As floodwaters recede and gaping sinkholes emerge, Daves—and the other residents of the nation’s fourth-largest city—now grapple with devastation, recovery and restoration.

Her piano upturned, her stepfather’s journal destroyed and her neighborhood in ruins, Daves can’t return to her either of her parents’ homes, as both will be uninhabitable for a year, she said. For now, she divides her time between a rental home and an apartment.

A unified response

Daves’ story is not unlike those of countless others with homes left damaged or destroyed by the Category 4 storm.

River Oaks Baptist School Reading Specialist Rhonda Hill’s garage filled with seven inches of water, and her neighborhood became strewn with debris. But for Hill, Harvey represents much more than a natural disaster; it has elicited a collective response in a “divided nation,” she said.

“The amazing part of it is how it has unified our city and our neighborhood,” Hill said. “We didn’t really see the negative as much—yes, there is the aftermath and the clean-up—but we got to know our neighbors so much better. The relationship building outweighed the devastation.”

Halfway across the country, that unifying spirit moved farmer Michael Portas to come to Houston’s aid. While farmers of agriculturally-rich Texas grapple with lost crops and livestock, Portas—the owner of One Acre Farm in Boyds, Md.—decided to fulfill an unmet need: bringing livestock displaced by the storm to his vegetable farm.

With the help of volunteers from Washington Hebrew Congregation, Portas loaded a livestock truck with diapers, cleaning supplies, and 10,000 prepared meals. On his return trip, he brought cattle to his farm.

When he arrived in Houston, thousands of other volunteers greeted him, all sharing his goal, he said.

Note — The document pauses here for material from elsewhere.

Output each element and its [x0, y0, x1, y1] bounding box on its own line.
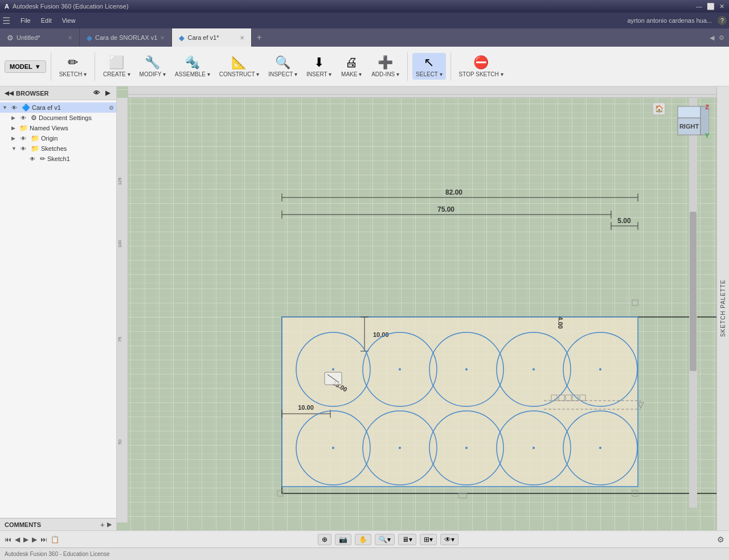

“You’re proud of yourself, but you get there and you’re one of a million people that are coming.“It was neat because it wasn’t special, he said. “So many people have come together to do these things, which makes it even more special, even though you’re not special by doing it.”

Before the storm hit, Houston’s Rice University canceled classes and rationed food. Rice borders Texas Medical Center, a medical district designed to withstand floods, but when Harvey made landfall, Rice freshman Ella Segal (‘17) and her roommates huddled in their bathroom, riding out small tornados as water collected on their bathroom floor.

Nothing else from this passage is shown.